◆ Available data ◆
********************

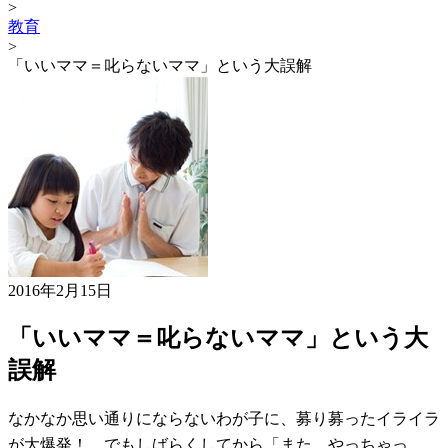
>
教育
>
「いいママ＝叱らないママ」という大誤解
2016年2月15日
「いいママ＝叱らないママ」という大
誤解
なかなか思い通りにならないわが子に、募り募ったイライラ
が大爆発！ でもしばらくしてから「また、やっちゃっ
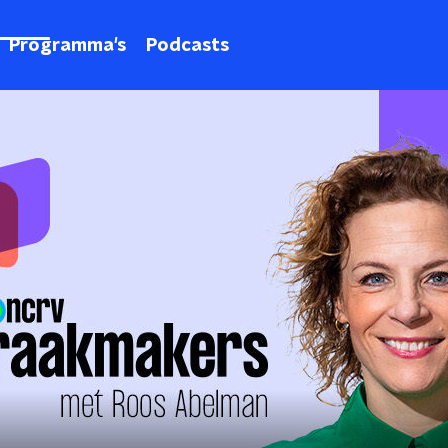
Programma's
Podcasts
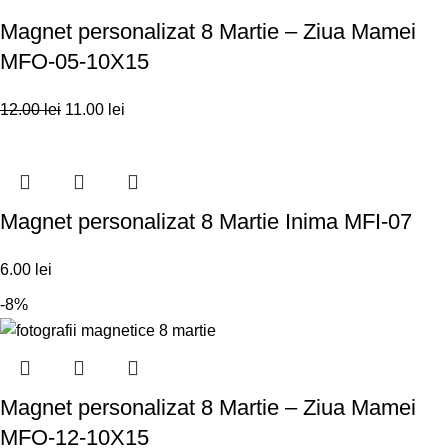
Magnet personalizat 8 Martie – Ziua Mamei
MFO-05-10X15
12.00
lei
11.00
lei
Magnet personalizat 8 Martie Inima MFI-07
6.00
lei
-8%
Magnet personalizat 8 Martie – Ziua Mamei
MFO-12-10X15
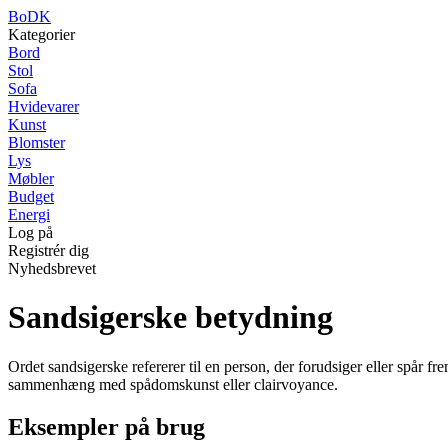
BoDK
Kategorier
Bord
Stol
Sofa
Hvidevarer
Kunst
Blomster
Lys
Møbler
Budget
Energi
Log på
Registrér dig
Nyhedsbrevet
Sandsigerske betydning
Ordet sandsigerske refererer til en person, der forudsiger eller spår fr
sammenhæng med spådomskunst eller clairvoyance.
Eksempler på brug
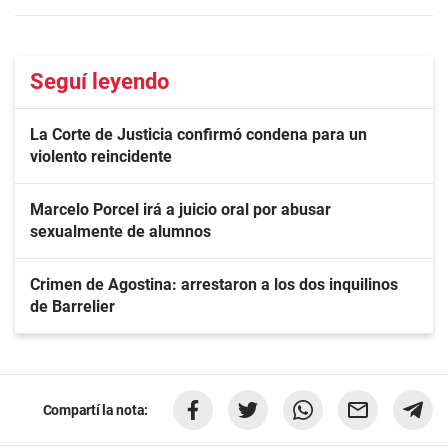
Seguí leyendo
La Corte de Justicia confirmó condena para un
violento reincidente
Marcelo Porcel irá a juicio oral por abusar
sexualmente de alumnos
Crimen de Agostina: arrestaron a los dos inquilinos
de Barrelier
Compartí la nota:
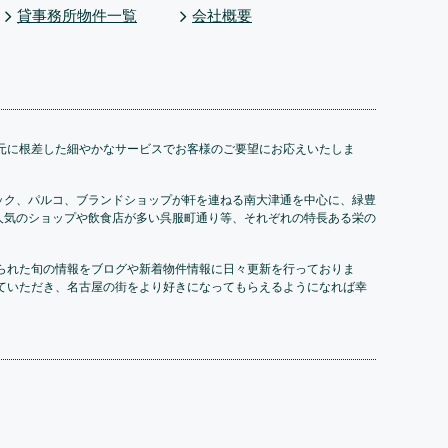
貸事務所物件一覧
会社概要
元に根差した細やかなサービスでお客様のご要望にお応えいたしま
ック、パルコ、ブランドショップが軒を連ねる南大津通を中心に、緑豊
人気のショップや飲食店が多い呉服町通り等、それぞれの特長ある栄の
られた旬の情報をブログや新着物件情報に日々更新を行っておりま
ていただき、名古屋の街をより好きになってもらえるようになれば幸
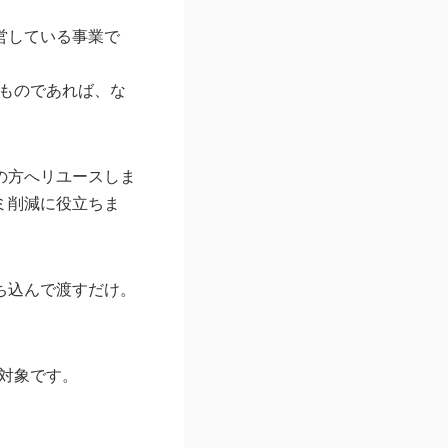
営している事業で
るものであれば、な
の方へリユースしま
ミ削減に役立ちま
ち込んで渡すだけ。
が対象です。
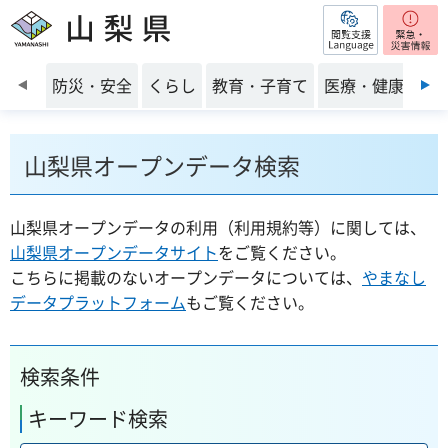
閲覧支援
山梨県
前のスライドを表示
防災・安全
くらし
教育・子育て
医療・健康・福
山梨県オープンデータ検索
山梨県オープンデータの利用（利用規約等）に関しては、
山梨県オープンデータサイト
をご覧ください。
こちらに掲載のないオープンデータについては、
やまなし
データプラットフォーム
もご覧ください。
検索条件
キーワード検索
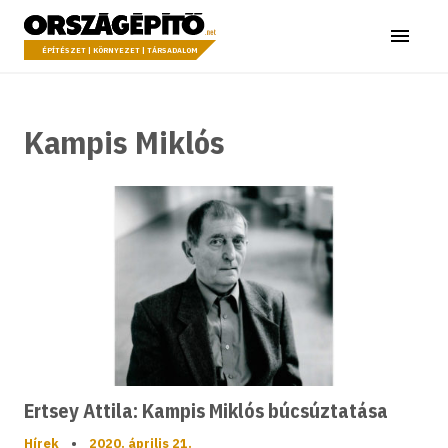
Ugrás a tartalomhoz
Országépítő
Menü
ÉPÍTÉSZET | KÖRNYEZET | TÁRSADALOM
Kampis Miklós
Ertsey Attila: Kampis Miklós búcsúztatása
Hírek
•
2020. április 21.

********************

◆ Work request ◆
Your answer must be every line from the listing above that holds the string "Miklós".

◆ Your solution ◆
Kampis Miklós
Ertsey Attila: Kampis Miklós búcsúztatása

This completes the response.